Re: [PATCH v3 04/46] perf/x86/intel/cmt: add device initialization and CPU hotplug support

From: Thomas Gleixner
Date: Thu Nov 10 2016 - 10:21:49 EST


On Sat, 29 Oct 2016, David Carrillo-Cisneros wrote:

> +static void free_pkg_data(struct pkg_data *pkg_data)
> +{
> + kfree(pkg_data);
> +}

So this is called from __terminate_pkg_data() which itself is called from
some random other place.
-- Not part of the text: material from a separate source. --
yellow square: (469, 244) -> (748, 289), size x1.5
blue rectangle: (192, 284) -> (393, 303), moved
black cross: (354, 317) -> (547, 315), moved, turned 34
Is this a code chasing game or is there a
technical reason why functions which belong together are not grouped
together?

> +/* Init pkg_data for @cpu 's package. */
> +static struct pkg_data *alloc_pkg_data(int cpu)
> +{
> + struct cpuinfo_x86 *c = &cpu_data(cpu);
> + struct pkg_data *pkgd;
> + int numa_node = cpu_to_node(cpu);
> + u16 pkgid = topology_logical_package_id(cpu);

Can you please sort the variables in reverse fir tree order?
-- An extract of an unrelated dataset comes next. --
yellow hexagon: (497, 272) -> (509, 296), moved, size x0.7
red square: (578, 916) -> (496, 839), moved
u16 pkgid = topology_logical_package_id(cpu);
struct cpuinfo_x86 *c = &cpu_data(cpu);
int numa_node = cpu_to_node(cpu);
struct pkg_data *pkgd;

That's way simpler to parse than this random ordering.

> +
> + if (c->x86_cache_occ_scale != cmt_l3_scale) {

And why would c->x86_cache_occ_scale be intialized already when you really
hotplug a CPU? It cannot be initialized because it is done from
identify_cpu() when the cpu actually starts.
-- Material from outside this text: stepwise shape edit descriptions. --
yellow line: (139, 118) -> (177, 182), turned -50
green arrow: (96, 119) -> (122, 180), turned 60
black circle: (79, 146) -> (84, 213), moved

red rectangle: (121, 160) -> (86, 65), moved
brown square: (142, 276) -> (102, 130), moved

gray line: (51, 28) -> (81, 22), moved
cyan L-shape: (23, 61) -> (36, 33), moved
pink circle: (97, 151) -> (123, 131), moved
You just never noticed because the driver initialized _AFTER_ all the cpus
are brought up and you never bothered to limit the number of cpus which are
brought up at boot time to a single node and then bring up the other node
_after_ loading the driver.

> + /* 0 scale must have been converted to 1 automatically. */
> + if (c->x86_cache_occ_scale || cmt_l3_scale != 1) {

This check will just explode in your face when you do the above because
c->x86_cache_occ_scale is 0.

So IOW. This is broken and the wrong place to do this.

> + pr_err("Multiple LLC scale values, disabling CMT support.\n");

Interesting. You disable CMT support. That's true for init(). In the real
hotplug case you prevent bringing the cpu up, so the message is misleading
because CMT for the already online cpus is already working and keeps so.

> + return ERR_PTR(-ENXIO);
> + }
> + }
> +
> + pkgd = kzalloc_node(sizeof(*pkgd), GFP_KERNEL, numa_node);
> + if (!pkgd)
> + return ERR_PTR(-ENOMEM);
> +
> + pkgd->max_rmid = c->x86_cache_max_rmid;
> +
> + pkgd->work_cpu = cpu;

This is wrong. This want's to be -1 or something invalid. We now can stop
the hotplug process of a CPU at some random state. So if we stop right
after this callback then this not yet online cpu is set as work cpu and if
we then bring up another cpu in the package then it operates with a stale
work cpu. Please make stuff symmetric. The pre online prep stage is just
there to prepare data and pre initialize it. Anything which is related to
operational state has to be done at the point where things become
operational and undone at the same state when going down.

> + pkgd->pkgid = pkgid;
> +
> + __min_max_rmid = min(__min_max_rmid, pkgd->max_rmid);

What protects against the case where rmids are in use already and this cuts
__min_max_rmid short during hotplug?

> +static int init_pkg_data(int cpu)
> +{
> + struct pkg_data *pkgd;
> + u16 pkgid = topology_logical_package_id(cpu);
> +
> + lockdep_assert_held(&cmt_mutex);
> +
> + /* Verify that this pkgid isn't already initialized. */
> + if (WARN_ON_ONCE(cmt_pkgs_data[pkgid]))
> + return -EPERM;

For one this is a direct dereference of something which claims to be rcu
protected. That's inconsistent.

Further this check is completely pointless. This function is called from
intel_cmt_prep_up() after detecting that there is no package data for this
particular package id. I'm all for defensive programming, but this is just
beyond silly.

Aside of that why are you looking up pkgid in three functions in a row
instead of simply handing it from one to the other?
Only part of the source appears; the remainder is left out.